= THE TASK =
Across these entries, how many lines contain the word "Hendaye"? Answer with only the number.

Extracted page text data
○ ○ ○

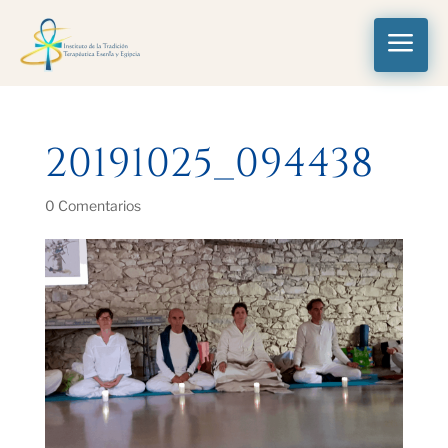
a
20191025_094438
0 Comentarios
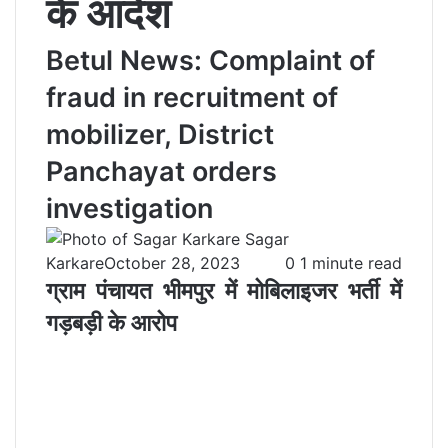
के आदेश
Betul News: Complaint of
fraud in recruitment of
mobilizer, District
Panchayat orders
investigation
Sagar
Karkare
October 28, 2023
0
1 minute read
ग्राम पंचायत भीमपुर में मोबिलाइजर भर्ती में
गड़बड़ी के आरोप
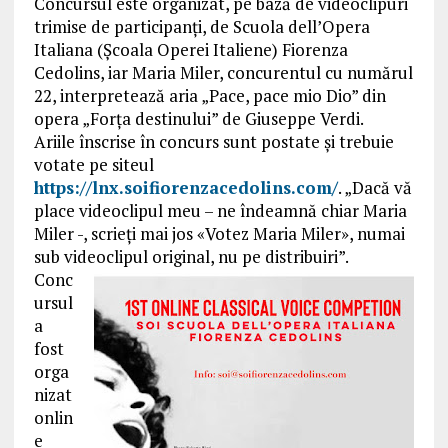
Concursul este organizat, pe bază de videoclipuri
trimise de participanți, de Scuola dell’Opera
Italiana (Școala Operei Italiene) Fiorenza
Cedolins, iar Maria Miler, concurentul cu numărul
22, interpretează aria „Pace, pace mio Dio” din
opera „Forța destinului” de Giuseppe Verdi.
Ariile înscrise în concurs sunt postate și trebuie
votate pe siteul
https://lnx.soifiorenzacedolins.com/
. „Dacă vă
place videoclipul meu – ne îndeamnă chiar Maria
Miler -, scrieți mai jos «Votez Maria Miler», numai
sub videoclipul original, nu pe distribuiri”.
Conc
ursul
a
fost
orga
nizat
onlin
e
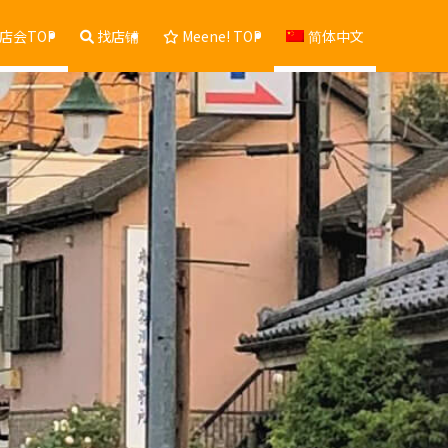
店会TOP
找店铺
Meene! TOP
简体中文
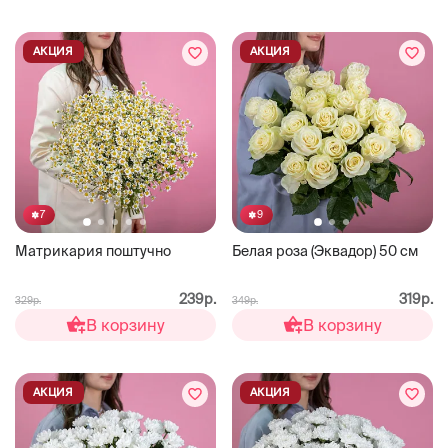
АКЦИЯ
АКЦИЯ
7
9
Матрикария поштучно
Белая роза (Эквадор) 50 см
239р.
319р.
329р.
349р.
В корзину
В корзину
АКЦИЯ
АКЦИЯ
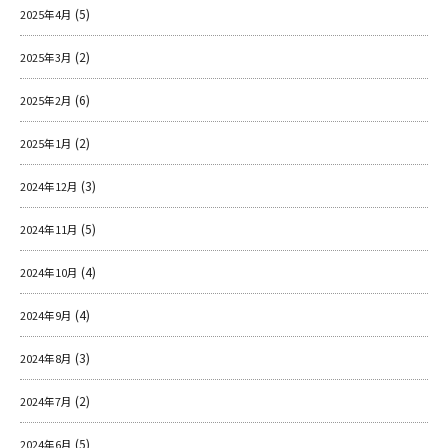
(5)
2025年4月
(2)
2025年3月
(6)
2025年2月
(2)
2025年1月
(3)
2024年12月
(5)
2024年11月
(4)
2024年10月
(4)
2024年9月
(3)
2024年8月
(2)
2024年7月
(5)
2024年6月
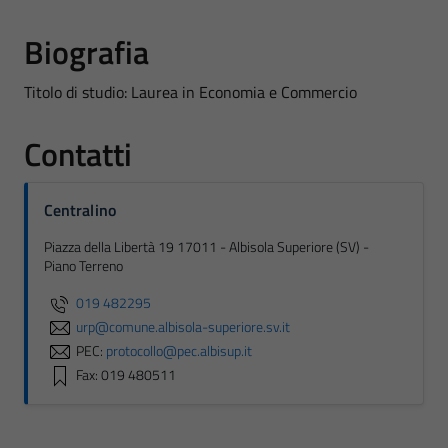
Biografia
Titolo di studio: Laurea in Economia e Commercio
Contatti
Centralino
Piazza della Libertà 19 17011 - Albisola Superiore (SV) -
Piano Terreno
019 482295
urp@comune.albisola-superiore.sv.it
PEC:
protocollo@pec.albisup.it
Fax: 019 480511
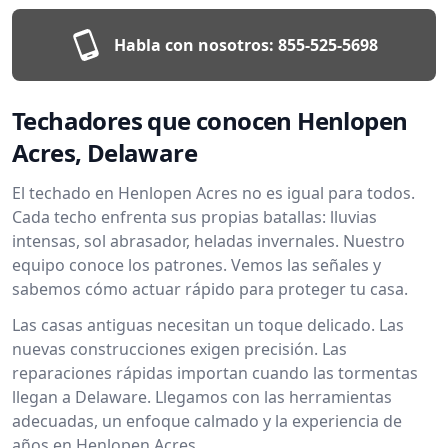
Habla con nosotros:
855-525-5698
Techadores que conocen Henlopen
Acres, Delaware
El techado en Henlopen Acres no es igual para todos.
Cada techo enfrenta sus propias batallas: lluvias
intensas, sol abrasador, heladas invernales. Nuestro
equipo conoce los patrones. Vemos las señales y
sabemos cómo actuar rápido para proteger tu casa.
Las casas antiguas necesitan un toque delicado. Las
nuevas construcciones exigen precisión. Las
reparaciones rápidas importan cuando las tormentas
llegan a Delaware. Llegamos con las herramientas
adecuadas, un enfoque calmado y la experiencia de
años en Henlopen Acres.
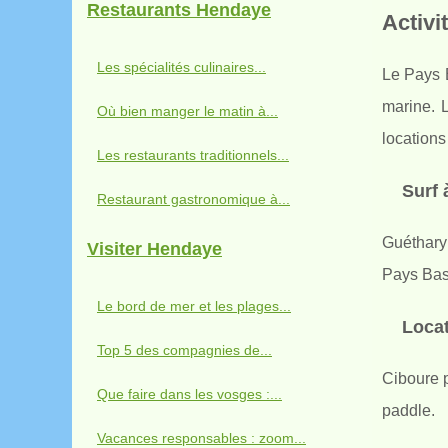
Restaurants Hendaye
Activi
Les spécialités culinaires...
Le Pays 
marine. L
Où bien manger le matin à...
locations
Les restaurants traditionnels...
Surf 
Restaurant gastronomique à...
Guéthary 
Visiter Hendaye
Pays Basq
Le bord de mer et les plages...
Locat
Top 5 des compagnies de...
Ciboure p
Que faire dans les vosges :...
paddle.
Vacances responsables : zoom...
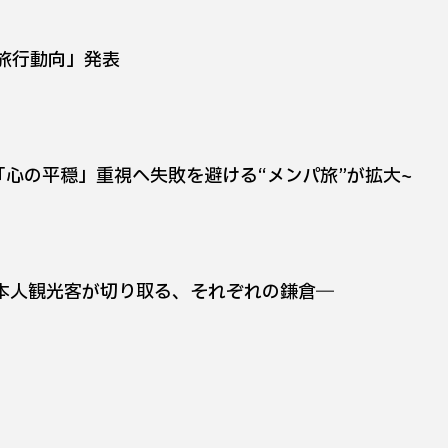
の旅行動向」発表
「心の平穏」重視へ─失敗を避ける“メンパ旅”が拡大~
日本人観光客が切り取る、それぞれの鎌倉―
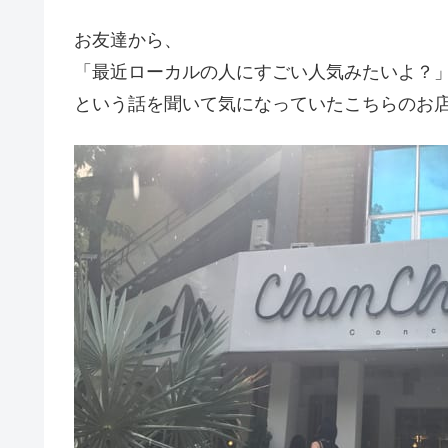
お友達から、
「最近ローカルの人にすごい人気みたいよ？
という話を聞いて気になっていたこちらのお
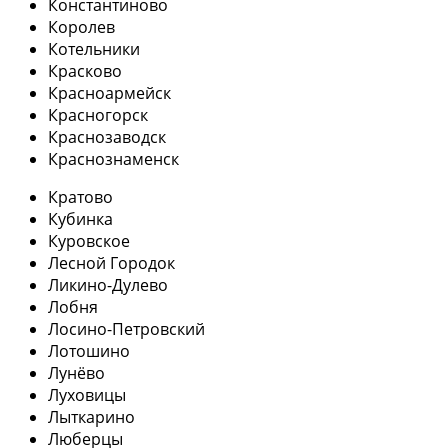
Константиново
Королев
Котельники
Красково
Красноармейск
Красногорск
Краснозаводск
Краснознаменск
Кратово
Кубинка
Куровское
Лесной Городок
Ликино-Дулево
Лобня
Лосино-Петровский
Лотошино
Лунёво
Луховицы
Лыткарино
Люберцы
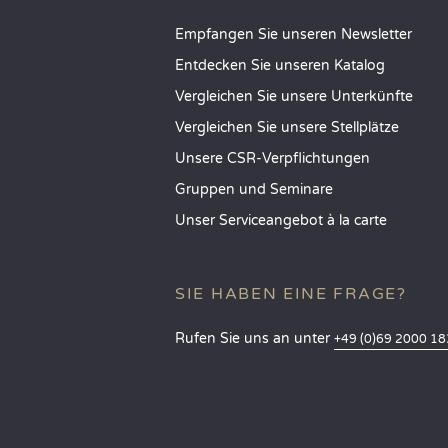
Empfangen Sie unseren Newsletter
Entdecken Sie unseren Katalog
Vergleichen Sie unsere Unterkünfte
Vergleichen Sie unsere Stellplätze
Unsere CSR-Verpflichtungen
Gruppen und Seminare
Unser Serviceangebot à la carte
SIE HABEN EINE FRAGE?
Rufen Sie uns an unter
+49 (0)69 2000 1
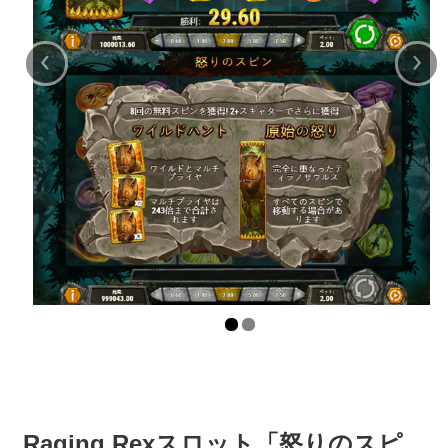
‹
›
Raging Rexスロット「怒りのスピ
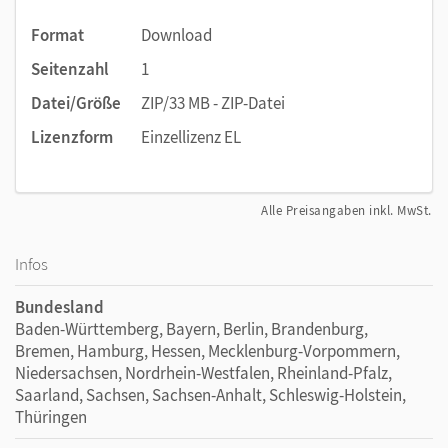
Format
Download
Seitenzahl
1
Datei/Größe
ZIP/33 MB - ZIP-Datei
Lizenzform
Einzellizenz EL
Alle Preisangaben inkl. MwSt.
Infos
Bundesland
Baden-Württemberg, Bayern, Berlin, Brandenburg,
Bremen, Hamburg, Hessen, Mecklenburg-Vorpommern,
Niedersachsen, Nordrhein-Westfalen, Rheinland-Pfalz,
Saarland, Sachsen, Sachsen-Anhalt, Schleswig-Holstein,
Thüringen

○ ○ ○

= SOLUTION BELOW =
2